*Given records*

================================

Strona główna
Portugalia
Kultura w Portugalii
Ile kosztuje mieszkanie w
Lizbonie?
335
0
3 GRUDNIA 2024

================================

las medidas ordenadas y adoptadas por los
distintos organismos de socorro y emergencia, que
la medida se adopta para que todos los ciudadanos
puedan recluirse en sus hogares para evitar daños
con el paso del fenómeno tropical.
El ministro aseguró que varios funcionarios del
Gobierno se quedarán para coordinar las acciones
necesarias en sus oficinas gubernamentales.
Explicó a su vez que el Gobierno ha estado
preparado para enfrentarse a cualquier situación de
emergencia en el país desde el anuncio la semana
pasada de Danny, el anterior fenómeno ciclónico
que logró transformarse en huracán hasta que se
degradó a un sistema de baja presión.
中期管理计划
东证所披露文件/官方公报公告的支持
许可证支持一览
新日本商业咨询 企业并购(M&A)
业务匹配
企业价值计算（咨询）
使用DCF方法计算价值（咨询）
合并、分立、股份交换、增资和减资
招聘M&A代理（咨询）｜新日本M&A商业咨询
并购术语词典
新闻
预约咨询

================================

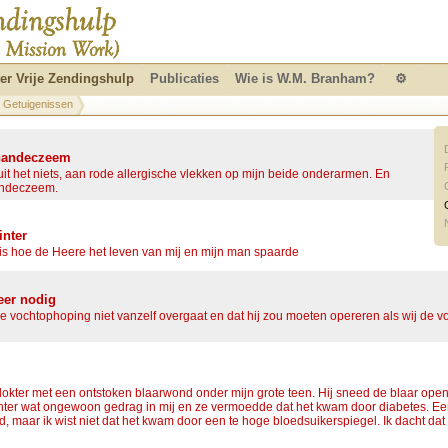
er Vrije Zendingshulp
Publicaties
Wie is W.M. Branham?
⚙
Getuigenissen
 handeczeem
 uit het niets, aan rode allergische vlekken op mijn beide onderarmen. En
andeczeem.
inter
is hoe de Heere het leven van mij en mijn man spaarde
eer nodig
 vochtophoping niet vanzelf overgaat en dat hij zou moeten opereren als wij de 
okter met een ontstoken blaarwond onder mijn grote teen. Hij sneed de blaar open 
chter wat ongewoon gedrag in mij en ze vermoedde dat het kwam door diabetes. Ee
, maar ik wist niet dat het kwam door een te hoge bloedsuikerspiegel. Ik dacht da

================================

*Exercise details*
If a line in the records above has the word "fenómeno", copy it out.

*Answer area*
con el paso del fenómeno tropical.
pasada de Danny, el anterior fenómeno ciclónico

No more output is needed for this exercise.